Hub got a tetanus shot several years ago when he got his shoe poked with a nail while helping clean up at a friend’s house. Very dirty, she kept goats, and there was lots of trash. So as a precaution I encouraged him to get it, after reading about symptoms of tetanus and once acquired, there is no cure.
And I’m the most anti-vax person in the world.
I think there is probably a risk-benefit calculation when it comes to the tetanus vaccination that makes sense.
For people living in environments and doing things regularly whereby they can get dirty wounds and not be able to wash them out right away, the vaccine might make sense. Or if you were in a one-off situation where something happened and you got a dirty wound and couldn’t wash it out right away.
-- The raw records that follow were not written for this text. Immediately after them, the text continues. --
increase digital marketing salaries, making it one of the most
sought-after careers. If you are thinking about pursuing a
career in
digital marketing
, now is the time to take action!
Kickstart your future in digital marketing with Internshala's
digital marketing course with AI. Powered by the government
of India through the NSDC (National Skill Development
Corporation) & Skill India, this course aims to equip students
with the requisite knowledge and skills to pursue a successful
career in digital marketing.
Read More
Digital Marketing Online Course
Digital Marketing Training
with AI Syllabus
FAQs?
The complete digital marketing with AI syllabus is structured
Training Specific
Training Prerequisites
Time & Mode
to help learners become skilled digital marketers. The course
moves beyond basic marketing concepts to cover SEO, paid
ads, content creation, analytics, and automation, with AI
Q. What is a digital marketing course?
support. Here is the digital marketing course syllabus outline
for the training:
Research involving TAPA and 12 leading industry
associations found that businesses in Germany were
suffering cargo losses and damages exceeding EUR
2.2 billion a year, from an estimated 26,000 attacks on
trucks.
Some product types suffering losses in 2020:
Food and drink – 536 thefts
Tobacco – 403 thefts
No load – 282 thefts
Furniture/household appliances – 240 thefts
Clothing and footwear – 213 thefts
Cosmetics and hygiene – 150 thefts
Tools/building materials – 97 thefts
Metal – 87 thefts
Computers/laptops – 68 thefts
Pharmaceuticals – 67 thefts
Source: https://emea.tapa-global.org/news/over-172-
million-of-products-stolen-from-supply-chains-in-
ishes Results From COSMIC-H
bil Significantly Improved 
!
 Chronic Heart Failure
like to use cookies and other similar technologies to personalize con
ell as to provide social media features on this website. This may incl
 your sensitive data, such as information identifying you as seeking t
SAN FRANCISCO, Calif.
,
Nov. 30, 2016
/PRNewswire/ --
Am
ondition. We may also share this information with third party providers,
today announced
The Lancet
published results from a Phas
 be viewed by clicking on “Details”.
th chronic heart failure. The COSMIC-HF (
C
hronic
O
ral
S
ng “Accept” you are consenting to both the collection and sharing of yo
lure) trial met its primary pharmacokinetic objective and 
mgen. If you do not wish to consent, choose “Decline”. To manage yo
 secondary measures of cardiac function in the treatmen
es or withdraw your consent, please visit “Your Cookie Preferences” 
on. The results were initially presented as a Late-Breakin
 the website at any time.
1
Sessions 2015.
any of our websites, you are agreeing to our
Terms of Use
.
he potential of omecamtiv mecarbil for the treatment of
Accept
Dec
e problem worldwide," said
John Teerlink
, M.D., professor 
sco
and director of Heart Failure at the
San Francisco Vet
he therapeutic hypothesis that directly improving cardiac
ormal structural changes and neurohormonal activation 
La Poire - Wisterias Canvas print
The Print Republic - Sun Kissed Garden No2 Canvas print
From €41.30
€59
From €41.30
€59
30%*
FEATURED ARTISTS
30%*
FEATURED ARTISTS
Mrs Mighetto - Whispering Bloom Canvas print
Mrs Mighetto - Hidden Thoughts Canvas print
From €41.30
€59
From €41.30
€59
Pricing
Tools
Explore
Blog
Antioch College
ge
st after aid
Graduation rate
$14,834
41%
But if you can prevent a lot of pokes and scrapes by wearing kevlar gloves, sleeves, and shin guards while gardening and you have clean water from spigots on your house and a handy spreay bottle of wound cleaner, I think the risk-benefit goe against the vaccine.
If only twenty people in the U.S. a year die of tetanus, I don’t think it is because so many people are up to date on their vaccine. I think millions of people aren’t up to date and they work on their suburban gardens and landscaping and get some scrapes and pokes, rinse them off, and go on.
I’d like to know who these twenty people are. My guess is that they are people with either poor immune systems, people who live in s some sort of dirty environment, such as extreme hoarders, or people who engage in regular activities, such as camping or rock climbing, that put them at risk.
It’s like the hepatitis vaccine. It might make sense to get it if one works with psych patients who could have hep and sometimes bite people.
I garden and sometimes use products that have rotted manure in them so tetanus is a concern. I was vaccinated perhaps 10 years ago and my thought is that I have probably been exposed to it regularly enough that I still have an immune response to it. I am disappointed not to be able to have it in a single shot vaccination.